▽
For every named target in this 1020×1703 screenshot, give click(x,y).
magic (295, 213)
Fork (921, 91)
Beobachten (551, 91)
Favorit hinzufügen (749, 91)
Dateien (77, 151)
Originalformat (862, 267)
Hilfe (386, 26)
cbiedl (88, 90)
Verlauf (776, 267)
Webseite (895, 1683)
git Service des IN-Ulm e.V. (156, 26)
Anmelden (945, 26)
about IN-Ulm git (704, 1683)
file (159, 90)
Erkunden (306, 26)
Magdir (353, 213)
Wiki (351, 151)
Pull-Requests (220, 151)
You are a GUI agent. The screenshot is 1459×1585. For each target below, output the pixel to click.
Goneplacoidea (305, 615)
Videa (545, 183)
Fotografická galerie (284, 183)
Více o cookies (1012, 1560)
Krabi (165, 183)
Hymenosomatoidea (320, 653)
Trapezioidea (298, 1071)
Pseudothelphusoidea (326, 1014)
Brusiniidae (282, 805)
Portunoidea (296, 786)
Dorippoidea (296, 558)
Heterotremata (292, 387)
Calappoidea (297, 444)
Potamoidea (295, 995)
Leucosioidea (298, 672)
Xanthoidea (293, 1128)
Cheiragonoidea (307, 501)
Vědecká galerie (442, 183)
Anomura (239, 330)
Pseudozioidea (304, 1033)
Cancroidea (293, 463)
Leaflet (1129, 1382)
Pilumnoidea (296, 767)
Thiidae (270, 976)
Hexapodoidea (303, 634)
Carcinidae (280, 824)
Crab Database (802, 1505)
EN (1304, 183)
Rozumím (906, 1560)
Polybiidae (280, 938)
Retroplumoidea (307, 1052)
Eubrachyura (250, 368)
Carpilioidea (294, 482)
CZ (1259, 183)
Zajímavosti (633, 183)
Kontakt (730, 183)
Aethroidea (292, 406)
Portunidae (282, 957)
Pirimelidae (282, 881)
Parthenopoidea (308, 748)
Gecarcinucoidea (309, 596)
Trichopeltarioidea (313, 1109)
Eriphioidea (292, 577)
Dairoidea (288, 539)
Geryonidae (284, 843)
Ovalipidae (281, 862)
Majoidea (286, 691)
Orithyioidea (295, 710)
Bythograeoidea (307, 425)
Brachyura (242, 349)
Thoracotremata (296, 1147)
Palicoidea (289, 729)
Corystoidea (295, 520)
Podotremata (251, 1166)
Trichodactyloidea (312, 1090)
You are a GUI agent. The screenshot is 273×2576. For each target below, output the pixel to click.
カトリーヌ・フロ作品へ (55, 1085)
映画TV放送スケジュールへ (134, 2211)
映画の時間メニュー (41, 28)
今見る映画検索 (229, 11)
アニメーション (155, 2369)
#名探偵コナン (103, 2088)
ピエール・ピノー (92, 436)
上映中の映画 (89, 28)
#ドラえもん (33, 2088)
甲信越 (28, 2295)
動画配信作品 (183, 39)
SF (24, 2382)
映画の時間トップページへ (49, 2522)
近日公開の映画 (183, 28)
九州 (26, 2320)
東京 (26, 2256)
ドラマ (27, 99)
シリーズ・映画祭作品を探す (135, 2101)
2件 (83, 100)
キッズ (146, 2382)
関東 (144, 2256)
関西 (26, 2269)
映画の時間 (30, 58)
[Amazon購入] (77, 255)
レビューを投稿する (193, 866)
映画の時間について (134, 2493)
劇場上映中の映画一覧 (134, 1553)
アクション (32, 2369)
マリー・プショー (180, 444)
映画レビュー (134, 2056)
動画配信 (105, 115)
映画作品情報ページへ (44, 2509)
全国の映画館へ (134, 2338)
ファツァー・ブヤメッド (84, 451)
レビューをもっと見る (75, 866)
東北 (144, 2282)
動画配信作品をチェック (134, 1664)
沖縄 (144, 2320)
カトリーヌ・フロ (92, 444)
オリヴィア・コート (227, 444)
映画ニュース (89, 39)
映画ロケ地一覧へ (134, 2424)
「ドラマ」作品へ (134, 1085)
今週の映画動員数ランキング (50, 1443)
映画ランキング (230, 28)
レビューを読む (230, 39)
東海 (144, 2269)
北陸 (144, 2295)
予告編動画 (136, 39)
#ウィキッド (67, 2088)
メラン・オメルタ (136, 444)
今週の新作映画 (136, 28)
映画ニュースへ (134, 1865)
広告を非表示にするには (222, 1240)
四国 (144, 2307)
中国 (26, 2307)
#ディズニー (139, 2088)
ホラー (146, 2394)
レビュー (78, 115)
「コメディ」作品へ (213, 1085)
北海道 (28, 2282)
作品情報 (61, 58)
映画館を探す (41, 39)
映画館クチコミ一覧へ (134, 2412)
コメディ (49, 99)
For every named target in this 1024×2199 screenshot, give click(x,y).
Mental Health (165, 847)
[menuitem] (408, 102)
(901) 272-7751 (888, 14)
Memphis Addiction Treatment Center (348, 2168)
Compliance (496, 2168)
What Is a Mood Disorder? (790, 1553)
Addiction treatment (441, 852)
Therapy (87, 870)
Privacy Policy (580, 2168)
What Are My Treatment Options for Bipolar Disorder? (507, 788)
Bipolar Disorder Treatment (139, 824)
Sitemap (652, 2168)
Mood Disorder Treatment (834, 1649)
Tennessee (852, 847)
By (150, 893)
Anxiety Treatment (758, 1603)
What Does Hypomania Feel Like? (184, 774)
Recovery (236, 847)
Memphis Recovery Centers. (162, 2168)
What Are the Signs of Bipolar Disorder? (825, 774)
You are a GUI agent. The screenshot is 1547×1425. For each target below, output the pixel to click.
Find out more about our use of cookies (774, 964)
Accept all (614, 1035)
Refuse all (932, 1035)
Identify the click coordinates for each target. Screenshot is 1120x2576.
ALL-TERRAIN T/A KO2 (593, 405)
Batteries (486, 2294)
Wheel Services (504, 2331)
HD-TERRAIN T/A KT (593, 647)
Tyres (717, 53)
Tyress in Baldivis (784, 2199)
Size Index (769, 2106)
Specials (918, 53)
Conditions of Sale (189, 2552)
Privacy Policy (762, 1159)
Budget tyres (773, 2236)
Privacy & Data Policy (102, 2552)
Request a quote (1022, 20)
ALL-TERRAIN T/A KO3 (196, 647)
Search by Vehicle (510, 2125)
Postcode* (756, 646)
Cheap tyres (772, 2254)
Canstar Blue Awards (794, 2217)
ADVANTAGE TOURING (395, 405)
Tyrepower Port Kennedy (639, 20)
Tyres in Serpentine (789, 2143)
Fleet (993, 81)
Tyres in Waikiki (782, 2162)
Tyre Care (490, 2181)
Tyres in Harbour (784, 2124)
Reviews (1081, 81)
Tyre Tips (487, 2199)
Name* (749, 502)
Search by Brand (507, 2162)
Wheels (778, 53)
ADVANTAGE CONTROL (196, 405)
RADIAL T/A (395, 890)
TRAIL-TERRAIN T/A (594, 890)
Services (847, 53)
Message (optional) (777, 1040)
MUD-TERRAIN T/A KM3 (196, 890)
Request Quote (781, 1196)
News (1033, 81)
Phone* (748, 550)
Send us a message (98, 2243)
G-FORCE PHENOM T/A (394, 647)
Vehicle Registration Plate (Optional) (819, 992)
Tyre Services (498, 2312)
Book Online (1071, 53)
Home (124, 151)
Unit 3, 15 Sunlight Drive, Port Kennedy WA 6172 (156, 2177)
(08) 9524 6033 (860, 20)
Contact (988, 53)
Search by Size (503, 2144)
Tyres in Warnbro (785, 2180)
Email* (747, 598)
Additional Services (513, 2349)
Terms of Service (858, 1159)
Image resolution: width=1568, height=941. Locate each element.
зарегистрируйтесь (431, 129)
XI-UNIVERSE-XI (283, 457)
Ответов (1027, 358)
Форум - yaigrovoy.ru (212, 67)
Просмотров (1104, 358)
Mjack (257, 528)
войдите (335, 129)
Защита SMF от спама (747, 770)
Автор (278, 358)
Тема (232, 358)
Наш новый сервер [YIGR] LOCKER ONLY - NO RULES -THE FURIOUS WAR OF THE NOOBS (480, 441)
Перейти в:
△
## [Task to complete]
Look in the material above for the line with "#名探偵コナン (103, 2088)" and the line with "関西 (26, 2269)", and transcribe exactly those lines and all lines between them, nothing more.

## [Expected output]
#名探偵コナン (103, 2088)
ピエール・ピノー (92, 436)
上映中の映画 (89, 28)
#ドラえもん (33, 2088)
甲信越 (28, 2295)
動画配信作品 (183, 39)
SF (24, 2382)
映画の時間トップページへ (49, 2522)
近日公開の映画 (183, 28)
九州 (26, 2320)
東京 (26, 2256)
ドラマ (27, 99)
シリーズ・映画祭作品を探す (135, 2101)
2件 (83, 100)
キッズ (146, 2382)
関東 (144, 2256)
関西 (26, 2269)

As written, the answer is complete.